WORK REQUIRED » Your answer should show every line of the material below that includes "konusu".

INPUT MATERIAL »
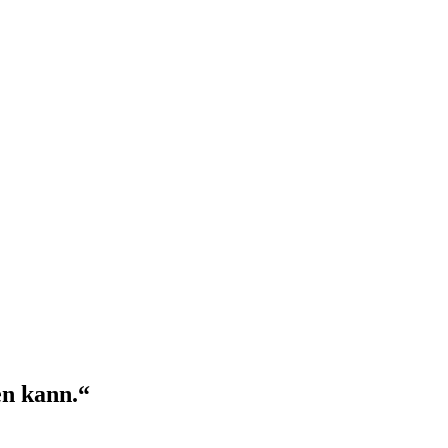
en kann.“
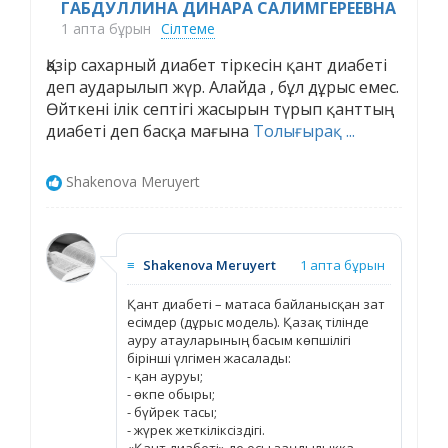
ГАБДУЛЛИНА ДИНАРА САЛИМГЕРЕЕВНА
1 апта бұрын
Сілтеме
Қазір сахарный диабет тіркесін қант диабеті
деп аударылып жүр. Алайда , бұл дұрыс емес.
Өйткені ілік септігі жасырын түрып қанттың
диабеті деп басқа мағына
Толығырақ ...
Shakenova Meruyert
≡
Shakenova Meruyert
1 апта бұрын
Қант диабеті – матаса байланысқан зат
есімдер (дұрыс модель). Қазақ тілінде
ауру атауларының басым көпшілігі
бірінші үлгімен жасалады:
- қан ауруы;
- өкпе обыры;
- бүйрек тасы;
- жүрек жеткіліксіздігі.
«Қант диабеті» де осы заңдылыққа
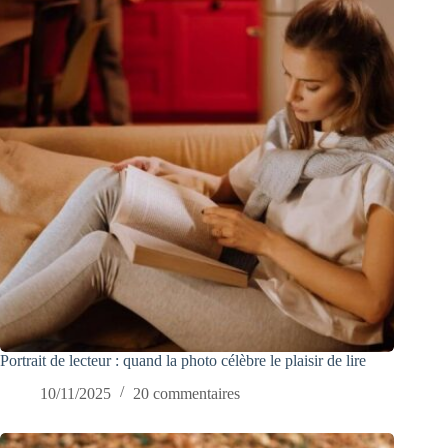
Portrait de lecteur : quand la photo célèbre le plaisir de lire
10/11/2025
20 commentaires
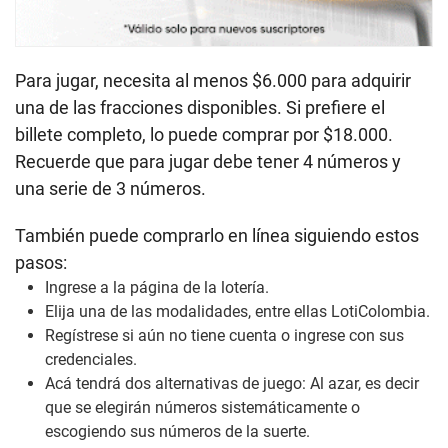
Para jugar, necesita al menos $6.000 para adquirir
una de las fracciones disponibles. Si prefiere el
billete completo, lo puede comprar por $18.000.
Recuerde que para jugar debe tener 4 números y
una serie de 3 números.
También puede comprarlo en línea siguiendo estos
pasos:
Ingrese a la página de la lotería.
Elija una de las modalidades, entre ellas LotiColombia.
Regístrese si aún no tiene cuenta o ingrese con sus
credenciales.
Acá tendrá dos alternativas de juego: Al azar, es decir
que se elegirán números sistemáticamente o
escogiendo sus números de la suerte.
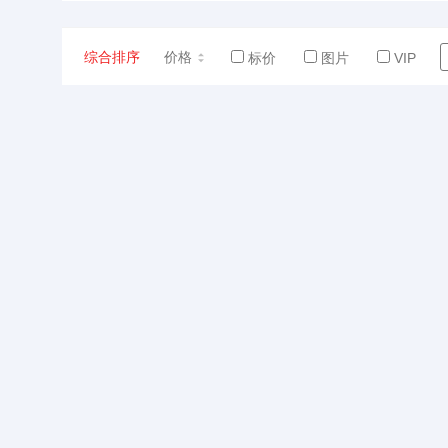
综合排序
价格
标价
图片
VIP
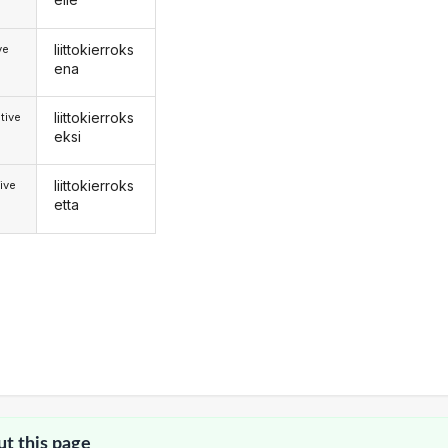
liittokierroks
ve
ena
liittokierroks
tive
eksi
liittokierroks
ive
etta
ut this page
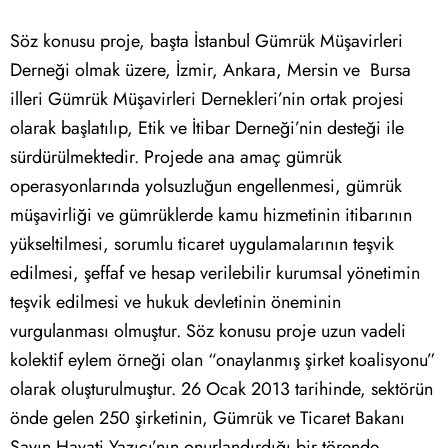
Söz konusu proje, başta İstanbul Gümrük Müşavirleri
Derneği olmak üzere, İzmir, Ankara, Mersin ve Bursa
illeri Gümrük Müşavirleri Dernekleri’nin ortak projesi
olarak başlatılıp, Etik ve İtibar Derneği’nin desteği ile
sürdürülmektedir. Projede ana amaç gümrük
operasyonlarında yolsuzluğun engellenmesi, gümrük
müşavirliği ve gümrüklerde kamu hizmetinin itibarının
yükseltilmesi, sorumlu ticaret uygulamalarının teşvik
edilmesi, şeffaf ve hesap verilebilir kurumsal yönetimin
teşvik edilmesi ve hukuk devletinin öneminin
vurgulanması olmuştur. Söz konusu proje uzun vadeli
kolektif eylem örneği olan “onaylanmış şirket koalisyonu”
olarak oluşturulmuştur. 26 Ocak 2013 tarihinde, sektörün
önde gelen 250 şirketinin, Gümrük ve Ticaret Bakanı
Sayın Hayati Yazıcı’nın onurlandırdığı bir törende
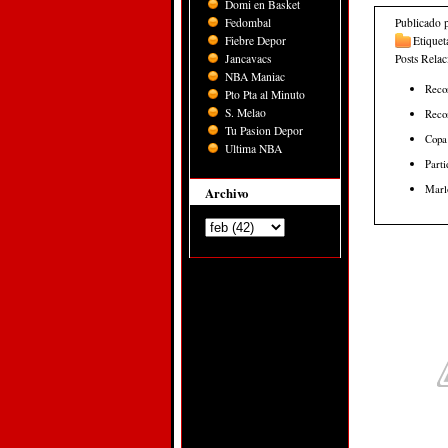
Domi en Basket
Fedombal
Publicado 
Fiebre Depor
Etiquet
Jancavacs
Posts Rela
NBA Maniac
Recor
Pto Pta al Minuto
S. Melao
Recon
Tu Pasion Depor
Copa
Ultima NBA
Parti
Marl
Archivo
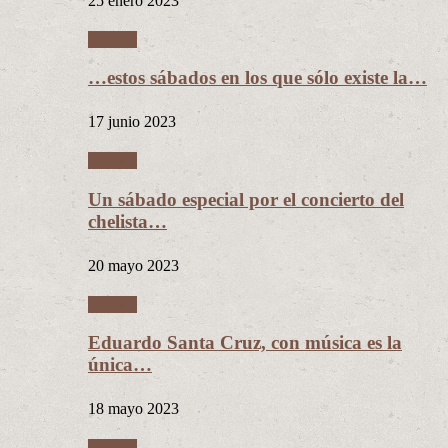
25 enero 2023
Música
…estos sábados en los que sólo existe la…
17 junio 2023
Música
Un sábado especial por el concierto del
chelista…
20 mayo 2023
Música
Eduardo Santa Cruz, con música es la
única…
18 mayo 2023
Música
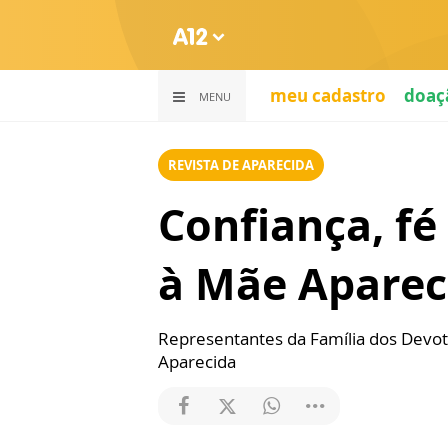
meu cadastro
doaç
MENU
REVISTA DE APARECIDA
Confiança, fé
à Mãe Aparec
Representantes da Família dos Devot
Aparecida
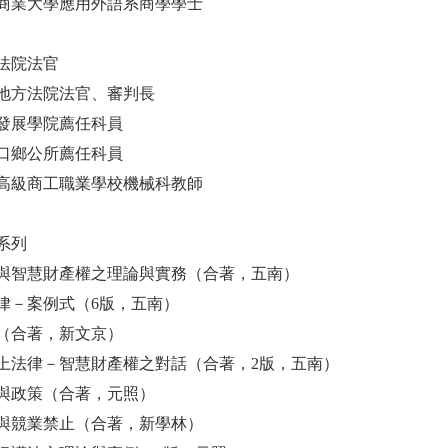
商業大學應用外語系商學學士
法院法官
地方法院法官、審判長
發展學院薦任科員
口鄉公所薦任科員
高級商工職業學校機械科教師
系列
與智慧財產權之理論與實務（合著，五南）
律－案例式（6版，五南）
（合著，新文京）
上法律－智慧財產權之對話（合著，2版，五南）
與政策（合著，元照）
與競業禁止（合著，新學林）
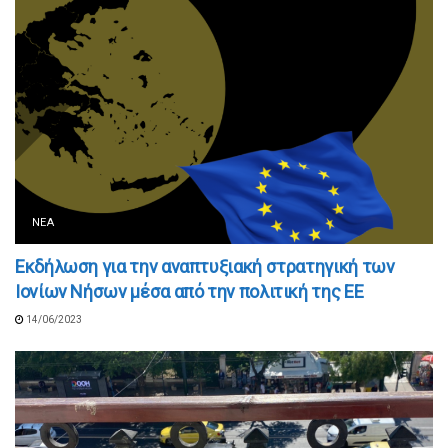
ΝΈΑ
Εκδήλωση για την αναπτυξιακή στρατηγική των
Ιονίων Νήσων μέσα από την πολιτική της ΕΕ
14/06/2023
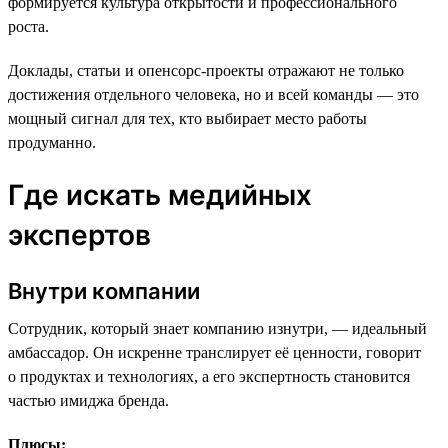
формируется культура открытости и профессионального
роста.
Доклады, статьи и опенсорс-проекты отражают не только
достижения отдельного человека, но и всей команды — это
мощный сигнал для тех, кто выбирает место работы
продуманно.
Где искать медийных
экспертов
Внутри компании
Сотрудник, который знает компанию изнутри, — идеальный
амбассадор. Он искренне транслирует её ценности, говорит
о продуктах и технологиях, а его экспертность становится
частью имиджа бренда.
Плюсы:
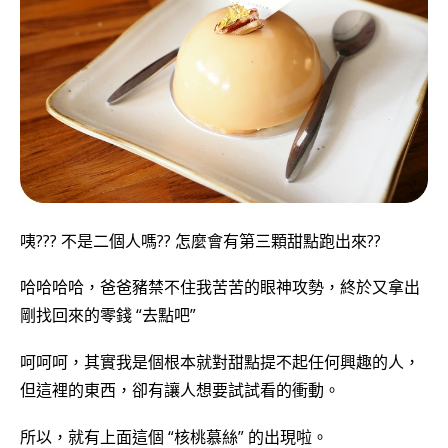
咦??? 不是二個人嗎?? 怎麼會有第三顆甜點跑出來??
哈哈哈哈，爸爸豬禁不住我苦苦的眼神攻勢，終於又拿出
剛找回來的零錢 “去點吧”
呵呵呵，其實我是個根本就對甜點提不起任何興趣的人，
但這裡的東西，卻有讓人想要試試看的衝動。
所以，就有上面這個 “核桃慕絲” 的出現啦。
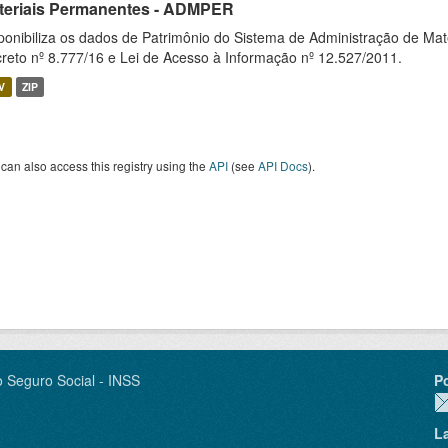
teriais Permanentes - ADMPER
ponibiliza os dados de Patrimônio do Sistema de Administração de M
reto nº 8.777/16 e Lei de Acesso à Informação nº 12.527/2011.
V
ZIP
can also access this registry using the
API
(see
API Docs
).
o Seguro Social - INSS
P
L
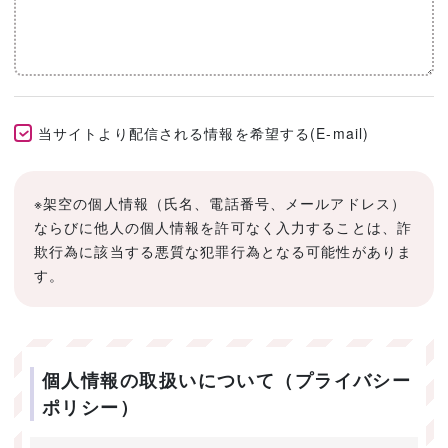
当サイトより配信される情報を希望する(E-mail)
※架空の個人情報（氏名、電話番号、メールアドレス）
ならびに他人の個人情報を許可なく入力することは、詐
欺行為に該当する悪質な犯罪行為となる可能性がありま
す。
個人情報の取扱いについて（プライバシー
ポリシー）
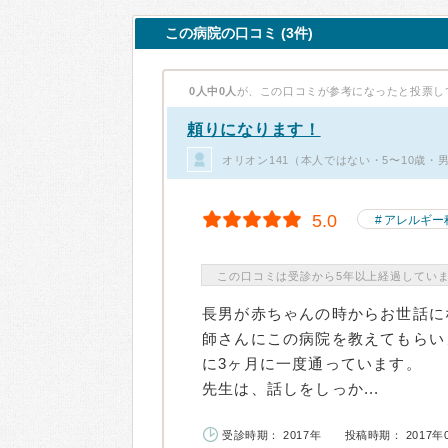
この病院の口コミ (3件)
0人中0人
が、この口コミが参考になったと投票し
頼りになります！
オリオン141（本人ではない・5〜10歳・
5.0
アレルギー
この口コミは受診から5年以上経過してい
長男が赤ちゃんの時からお世話に
師さんにこの病院を教えてもらい
に3ヶ月に一度通っています。
先生は、話しをしっか...
受診時期： 2017年
投稿時期： 2017年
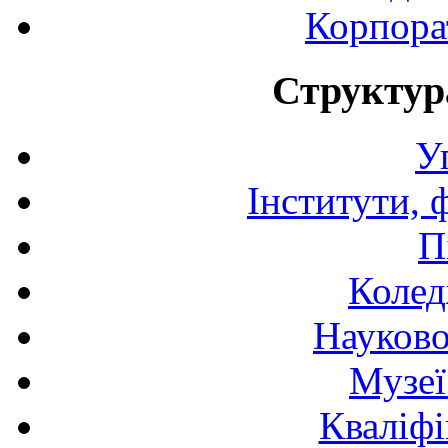
Корпора
Структур
У
Інститути, 
П
Колед
Науково
Музеї
Кваліфі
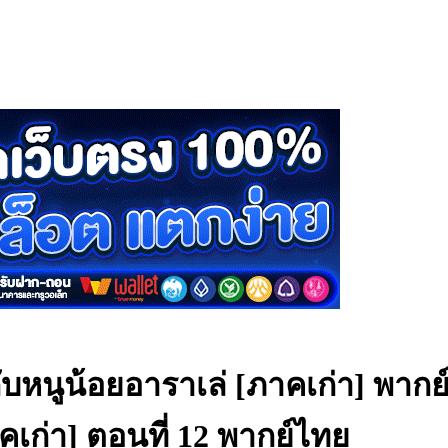
กับหนูน้อยอาราเล่ [ภาคเก่า] พาก
คเก่า] ตอนที่ 12 พากย์ไทย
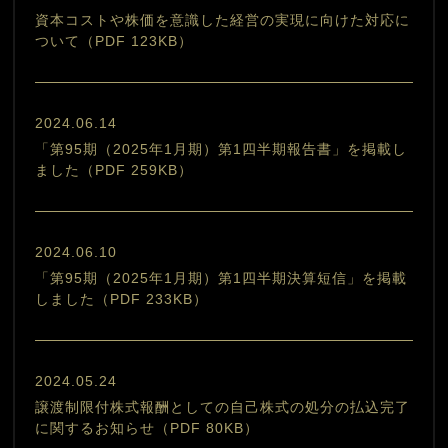
資本コストや株価を意識した経営の実現に向けた対応に
ついて（PDF 123KB）
2024.06.14
「第95期（2025年1月期）第1四半期報告書」を掲載し
ました（PDF 259KB）
2024.06.10
「第95期（2025年1月期）第1四半期決算短信」を掲載
しました（PDF 233KB）
2024.05.24
譲渡制限付株式報酬としての自己株式の処分の払込完了
に関するお知らせ（PDF 80KB）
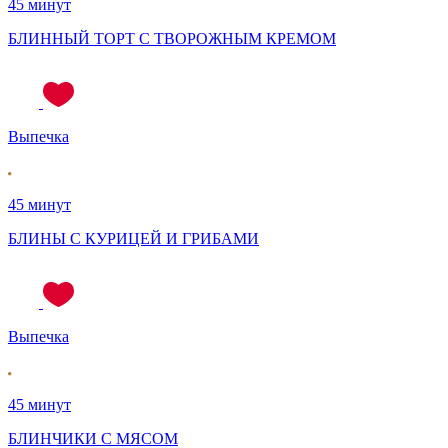
45 минут
БЛИННЫЙ ТОРТ С ТВОРОЖНЫМ КРЕМОМ
Выпечка
45 минут
БЛИНЫ С КУРИЦЕЙ И ГРИБАМИ
Выпечка
45 минут
БЛИНЧИКИ С МЯСОМ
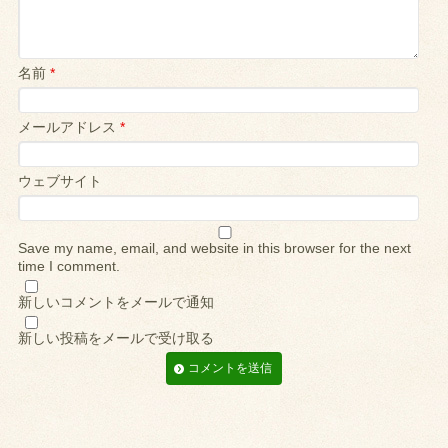
名前
*
メールアドレス
*
ウェブサイト
Save my name, email, and website in this browser for the next
time I comment.
新しいコメントをメールで通知
新しい投稿をメールで受け取る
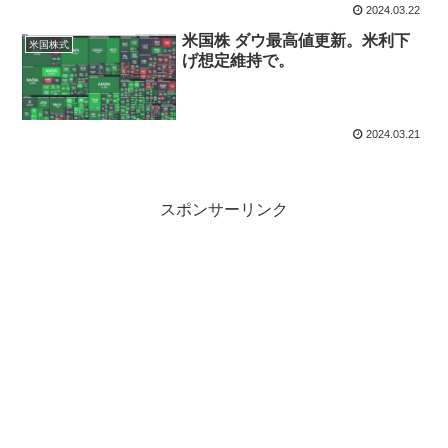
2024.03.22
米国株 ダウ最高値更新。米利下
米国株式
げ想定維持で。
2024.03.21
スポンサーリンク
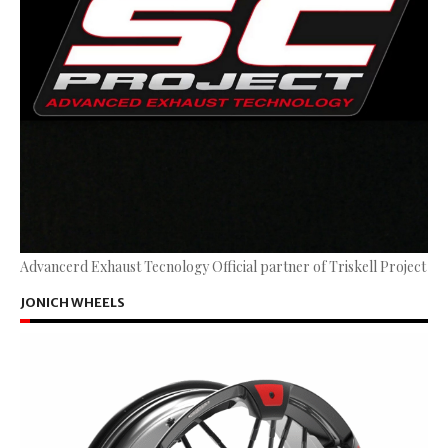
Advancerd Exhaust Tecnology Official partner of Triskell Project
JONICH WHEELS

ANSWER »
Söz konusu proje, başta İstanbul Gümrük Müşavirleri
vurgulanması olmuştur. Söz konusu proje uzun vadeli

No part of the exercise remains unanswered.